I was eased into things with a four star hotel in Siem Reap and a trip around Angkor Wat on the first day. Then it was off to Lotus Kids Club (LKC) to set up ready for work the next day. Facilities on site are basic as expected but clean and pleasant. We all set up in the one small room with a doorway and fan for cooling. Luckily we had power outlets for recharging- you go through a lot of batteries for hand held equipment when seeing more than 200 patients a day! A suggestion to future volunteers- a power pack (especially with power adaptor and surge protector) is invaluable as everyone needs to charge their equipment but there aren’t always a lot of spare power points. You will also end up swapping with everyone so having all parts of your equipment clearly labelled helps. Pants (long enough to be modest) are much easier to work in than a skirt as there will be lots of moving about. Try and keep to cool materials- with so many people in one room you will be sweating buckets!

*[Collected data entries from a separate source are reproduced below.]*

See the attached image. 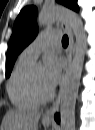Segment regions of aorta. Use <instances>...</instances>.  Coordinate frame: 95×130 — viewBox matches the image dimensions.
Segmentation results:
<instances>
[{"label":"aorta","mask_w":95,"mask_h":130,"mask_svg":"<svg viewBox=\"0 0 95 130\" xmlns=\"http://www.w3.org/2000/svg\"><path fill=\"white\" fill-rule=\"evenodd\" d=\"M56 21L67 23L75 36V53L65 74L60 91L61 130H75V107L87 49L86 32L81 18L72 10L52 7L43 10L37 18L40 25Z\"/></svg>","instance_id":"aorta-1"}]
</instances>
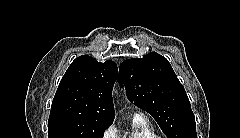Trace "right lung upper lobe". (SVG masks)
I'll return each instance as SVG.
<instances>
[{"label":"right lung upper lobe","mask_w":240,"mask_h":138,"mask_svg":"<svg viewBox=\"0 0 240 138\" xmlns=\"http://www.w3.org/2000/svg\"><path fill=\"white\" fill-rule=\"evenodd\" d=\"M117 76L113 61L101 63L89 55L76 58L60 81L50 118L72 116L112 124V88Z\"/></svg>","instance_id":"obj_1"}]
</instances>
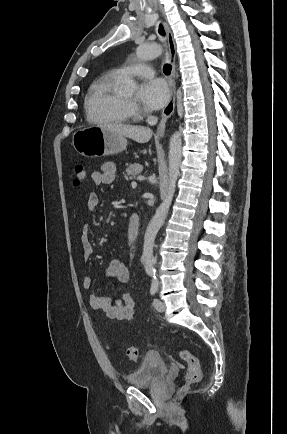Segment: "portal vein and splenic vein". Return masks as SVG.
<instances>
[{"mask_svg":"<svg viewBox=\"0 0 287 434\" xmlns=\"http://www.w3.org/2000/svg\"><path fill=\"white\" fill-rule=\"evenodd\" d=\"M131 186H132V188H136L137 183H136L135 181H133V182L131 183Z\"/></svg>","mask_w":287,"mask_h":434,"instance_id":"18ae733b","label":"portal vein and splenic vein"}]
</instances>
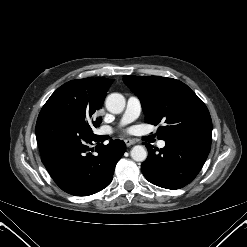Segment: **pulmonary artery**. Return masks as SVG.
Listing matches in <instances>:
<instances>
[{
	"instance_id": "1",
	"label": "pulmonary artery",
	"mask_w": 247,
	"mask_h": 247,
	"mask_svg": "<svg viewBox=\"0 0 247 247\" xmlns=\"http://www.w3.org/2000/svg\"><path fill=\"white\" fill-rule=\"evenodd\" d=\"M141 113V102L138 97L136 96H130L127 99V105L126 109L124 111V114L121 118L120 124L126 125L128 123L133 122L136 120ZM158 147L163 148L165 146V141L160 140L157 143Z\"/></svg>"
}]
</instances>
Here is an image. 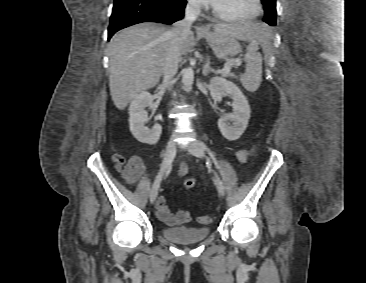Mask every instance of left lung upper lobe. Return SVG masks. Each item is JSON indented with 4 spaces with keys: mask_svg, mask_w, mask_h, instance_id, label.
Segmentation results:
<instances>
[{
    "mask_svg": "<svg viewBox=\"0 0 366 283\" xmlns=\"http://www.w3.org/2000/svg\"><path fill=\"white\" fill-rule=\"evenodd\" d=\"M265 10L264 21L271 26L276 25V0H261Z\"/></svg>",
    "mask_w": 366,
    "mask_h": 283,
    "instance_id": "obj_1",
    "label": "left lung upper lobe"
}]
</instances>
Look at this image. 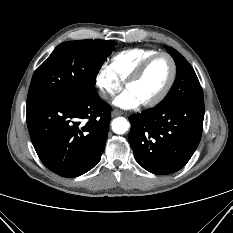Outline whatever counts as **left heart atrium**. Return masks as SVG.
<instances>
[{"label":"left heart atrium","mask_w":233,"mask_h":233,"mask_svg":"<svg viewBox=\"0 0 233 233\" xmlns=\"http://www.w3.org/2000/svg\"><path fill=\"white\" fill-rule=\"evenodd\" d=\"M141 102L138 98L129 90H124L120 95H118L113 104L122 109H134L136 108Z\"/></svg>","instance_id":"39dd6f15"}]
</instances>
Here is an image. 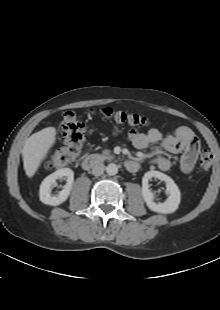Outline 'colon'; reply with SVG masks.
Here are the masks:
<instances>
[{"label":"colon","instance_id":"1","mask_svg":"<svg viewBox=\"0 0 220 310\" xmlns=\"http://www.w3.org/2000/svg\"><path fill=\"white\" fill-rule=\"evenodd\" d=\"M103 114L119 123H128L132 126H146L148 119L139 113L115 111L105 108ZM63 131L62 146L54 150L48 157L47 166L49 168H59L72 164L79 157L85 140V125L72 111L64 113L61 121ZM213 156L208 150L200 153L199 166L203 171L210 169Z\"/></svg>","mask_w":220,"mask_h":310}]
</instances>
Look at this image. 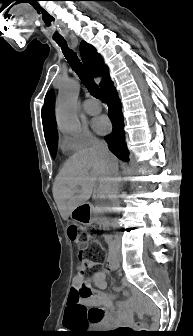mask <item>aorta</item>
<instances>
[{
    "instance_id": "obj_1",
    "label": "aorta",
    "mask_w": 193,
    "mask_h": 336,
    "mask_svg": "<svg viewBox=\"0 0 193 336\" xmlns=\"http://www.w3.org/2000/svg\"><path fill=\"white\" fill-rule=\"evenodd\" d=\"M79 90V83L75 79L63 80L60 84L56 106V120L62 132L74 133L80 128V121L76 110Z\"/></svg>"
}]
</instances>
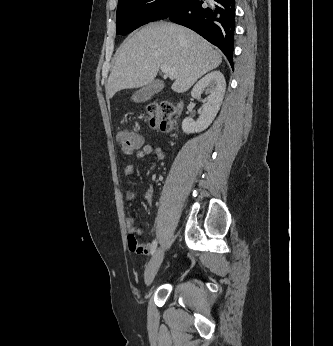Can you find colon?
Returning <instances> with one entry per match:
<instances>
[{"label":"colon","instance_id":"obj_1","mask_svg":"<svg viewBox=\"0 0 333 346\" xmlns=\"http://www.w3.org/2000/svg\"><path fill=\"white\" fill-rule=\"evenodd\" d=\"M150 117V125L159 131H168L171 127V117L175 113L172 102L164 101L159 104L150 105L147 108ZM117 142L125 154H132L142 146L141 136L128 129H121L117 133ZM146 230L145 228L143 229Z\"/></svg>","mask_w":333,"mask_h":346}]
</instances>
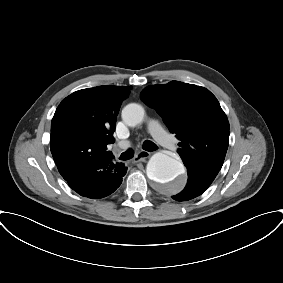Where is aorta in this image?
Masks as SVG:
<instances>
[{
  "label": "aorta",
  "mask_w": 283,
  "mask_h": 283,
  "mask_svg": "<svg viewBox=\"0 0 283 283\" xmlns=\"http://www.w3.org/2000/svg\"><path fill=\"white\" fill-rule=\"evenodd\" d=\"M144 108L136 103L126 105L122 110V119L128 126H136L143 121ZM147 176L166 192L178 193L185 186L184 166L176 158L157 152L150 158Z\"/></svg>",
  "instance_id": "obj_1"
}]
</instances>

Hydrolyte is also an essential part of any first aid kit.
"It's a great feeling to know that you've made the children's lives easier ..."
The next day saw us travelling out to the much more rural Kampong Chhnang and the conditions were more as I had expected. The hotel we stayed at proudly displayed a sign stating it had passed the requirement for a one star hotel. However; the linen was clean, the air conditioners worked and there was a bathroom with running water in every room (although I never did figure out if hot water was available, it was warm enough not to worry). I’m not sure what the building code is in Cambodia but the hotel did have some interesting architectural features including a bird living in my bathroom exhaust fan. At least the friendly gecko population helps keep the bugs down. All in all, not too bad really, although I was lucky enough to be on a floor away from the fire (a story someone else can tell better I’m sure).